AI Workflow Metrics Baseline
Source issue: #881
Sample window: latest 30 pull requests returned by gh pr list --state all --limit 30 at 2026-05-24 01:14 Asia/Taipei.
This note defines a lightweight baseline for AI-native repo workflow friction using only GitHub metadata that already exists on issues, pull requests, reviews, commits, and checks. It is intentionally a docs-only baseline: no telemetry pipeline, dashboard, PR template expansion, or Scope Police behavior change is part of this cut.
Immediately Measurable
These metrics can be computed from current GitHub metadata without adding instrumentation.
| Metric | Baseline | Source field | Caveat |
|---|---|---|---|
PR body has a Source of truth issue | 30 / 30 | PR body | This confirms the PR contract is present, not that the issue scope was semantically correct. |
| Issue-to-first-PR elapsed time | median 224.21 hours, min 0.47, max 940.45 across 29 / 30 PRs | PR createdAt plus source issue createdAt | One source reference, #877, did not resolve through gh issue view, so it is excluded.

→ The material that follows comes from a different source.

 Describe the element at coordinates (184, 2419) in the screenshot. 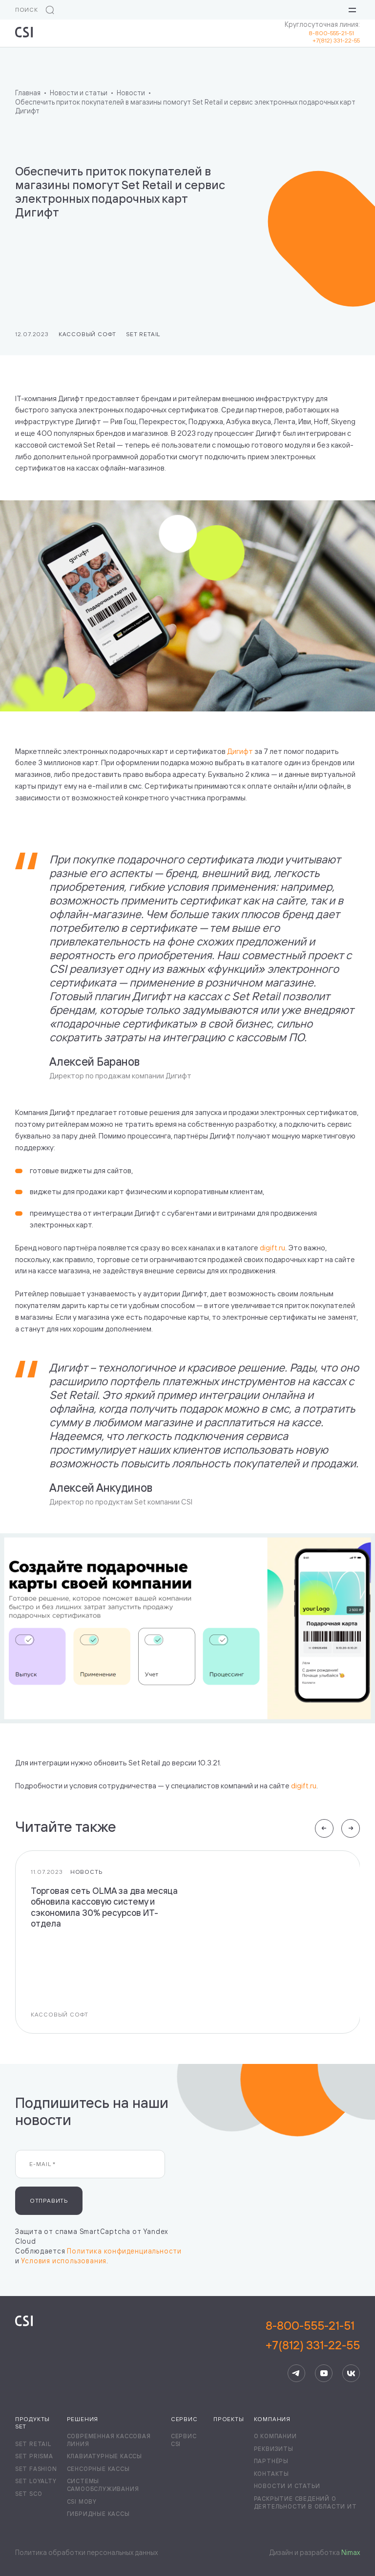 I see `Сервис` at that location.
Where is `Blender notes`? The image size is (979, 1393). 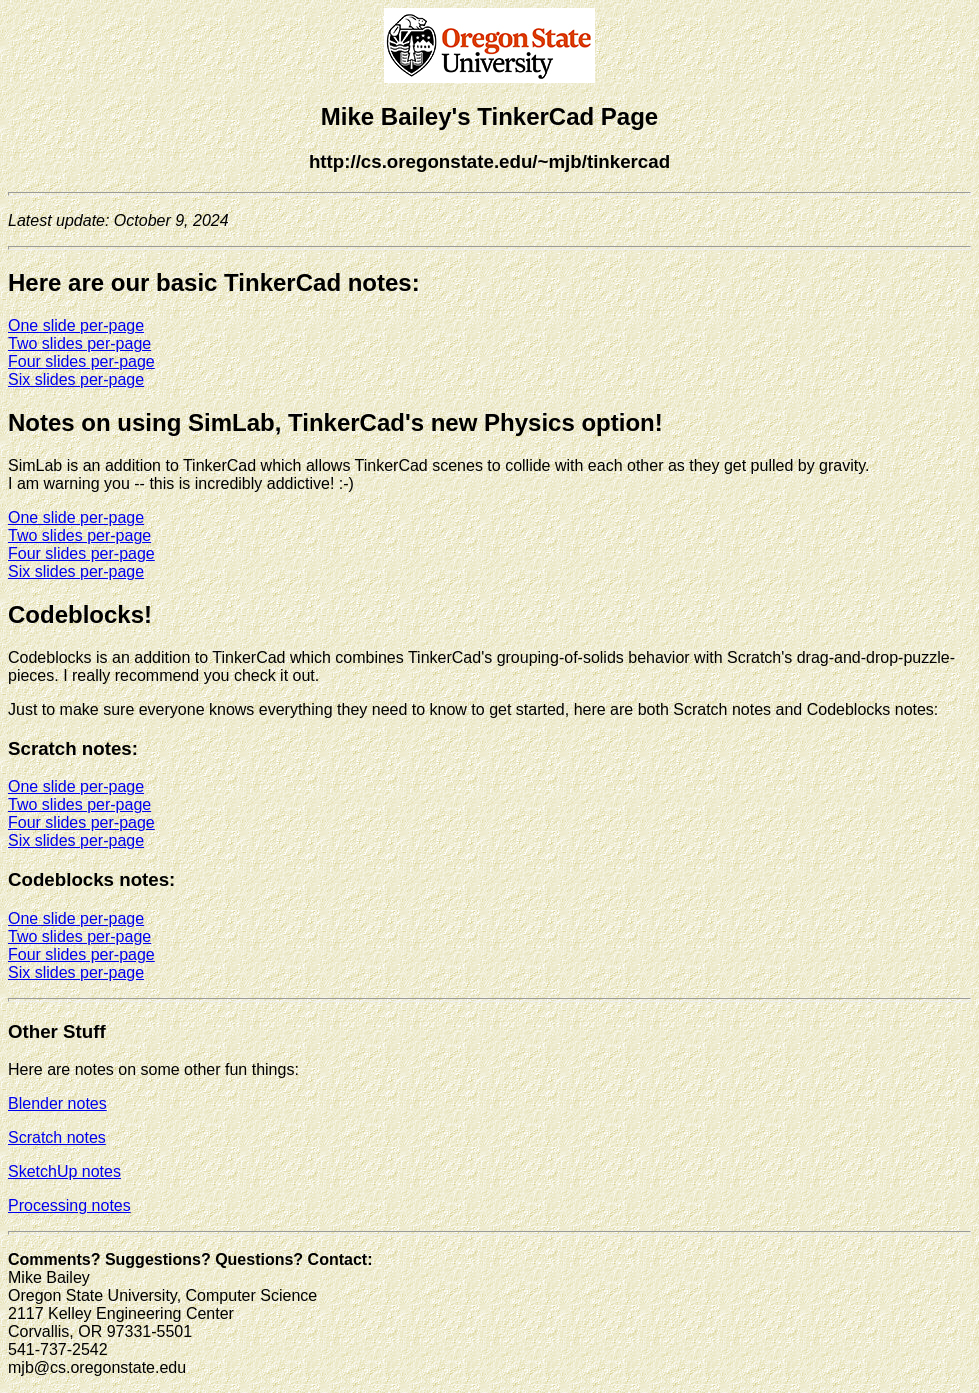 Blender notes is located at coordinates (57, 1103).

Reused umbrella issues skew the metric upward. |
| Scope Police friction frequency | 9 / 30 PRs had at least one Scope-related failed check in statusCheckRollup | PR check rollup | This is a historical friction signal, not necessarily the current blocking state; stale failed attempts can remain in the rollup after a passing rerun. |
| Review coverage | 29 / 30 PRs had at least one review record | PR reviews | Automated and human review records should be separated before using this as a quality metric. |
| Change-request frequency | 4 / 30 PRs had a CHANGES_REQUESTED review | PR reviews | This does not distinguish resolved from still-active blocker state. |
| Rework proxy | 7 / 30 PRs had more than one commit | PR commits | Extra commits are only a proxy for rework; they may also represent intentional incremental commits. |
Manual Sampling Needed
These signals are visible today but require human classification or a stricter convention before they should be used as automated gates.
- Source issue fit: sample whether the source issue acceptance criteria actually match the PR behavior, especially for umbrella issues reused by many small cuts.
- Scope Police cause: classify failures as missing metadata, stale source branch, large diff, generated-file mismatch, or true scope pollution.
- Review type: separate Codex, CodeRabbitAI, Cloudflare, GitHub Actions, and human maintainer signals before calculating review load.
- Rework cause: classify multi-commit PRs by CI fix, reviewer blocker, author polish, or merge-base refresh.
- AWP/spec-injector evidence quality: check whether PR bodies include bounded task context, dry-run source, worker/fallback log, and local validation evidence.
Gate-Weight Audit Inputs
The later gate-weight audit should read these fields before changing any threshold:
- PR body:
Source of truth, risk class, scope summary, local validation, and autonomous/delegation log. - Issue metadata: issue creation time, labels, acceptance criteria, and whether it is an umbrella or single-cut issue.
- Review metadata: latest review state per actor and whether a change request was superseded by a new head SHA.
- Check metadata: latest check conclusion per head SHA, plus historical failed attempts for friction analysis.
- Commit metadata: commit count, head SHA transitions, and whether extra commits followed review or CI feedback.
Recommended split for the audit:
- Keep the current
Source of truthrequirement as a hard metadata gate. - Treat Scope Police historical failures as an optimization metric, not a merge blocker once the latest head passes.
- Use manual sampling before weighting umbrella-issue elapsed time, because long-lived source issues make the elapsed metric noisy.
- Prefer small, source-issue-specific PRs when measuring cycle time; umbrella issue slices should be tracked separately.